The raison d'être for U2's latest massive-scale summer stadium tour was ostensibly to celebrate the 30th anniversary of their best album, "The Joshua Tree." That's it. Easy peasy. For once, it looked as if the Irish rock quartet was finally willing to let fans enjoy a straight shot of nostalgia without a new album or some other kind of fresh twist, just like the Stones, McCartney and so many others have done in recent years.
At its first of two concerts at Soldier Field on Saturday, though — sold-out shows that drew Minnesotans in droves, despite rumors of a pending Minneapolis date — U2 failed miserably at that simple task of keeping it simple. But it triumphed by nearly every other standard.
All Bono had to do was let the selfie-taking revelers and hand-holding Gen X couples enjoy "With or Without You" without fussing over all the woes in the world. Wouldn't you know it, though, Johnny Do-Gooder found a way to tie his band's old material to current headlines, and spark timeless soul-searching questions in the songs.
The singer's modern take on the old songs started up even during the older, pre-"Joshua Tree" songs they played at the start of the show on a small, stark thrust stage.
Bono mentioned terrorist attacks in England and gun violence in Chicago in the opener "Sunday Bloody Sunday," and then he set up the show's thematic exploration of American idealism in "Bad," infusing it with snippets of Paul Simon's "America." As the 70,000 fans sang in unison to "Pride (In the Name of Love)," he rededicated the Martin Luther King Jr. tribute to "those who are still holding onto the American dream, and those who are letting it go."
Reissued as an expanded boxed-set just last week, "The Joshua Tree" itself was partly a love letter and epitaph to the drying-up American landscape the band saw circa 1987. On Saturday, though, Bono actually emphasized the good — some might say "great" — still left in America, pitching it as a fertile territory for freedom and brotherly love.

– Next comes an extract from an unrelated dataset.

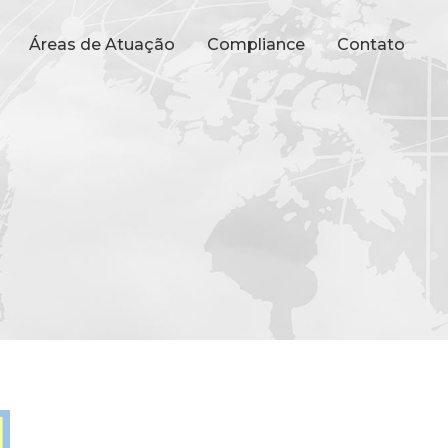
Áreas de Atuação
Compliance
Contato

As the four band members walked from the small stage to the big stage to kick off the album portion of the concert, the droning intro of "Where the Streets Have No Name" started up in unison to a wow-inducing, football-field-sized wraparound video-screen showing scenes of a drive down a lost-highway in the desert.
Those video images — filmed by the band's longtime collaborator Anton Corbijn — were as integral as Bono's comments in making fans rethink the "Joshua Tree" material. After more footage celebrating the American landscape showed through "I Still Haven't Found What I'm Looking for" and "With or Without You," the scenery turned grittier and more provocative in the "Bullet the Blue Sky," as Americans of varying age and race were seen donning war helmets and standing in front of a painted U.S. flag.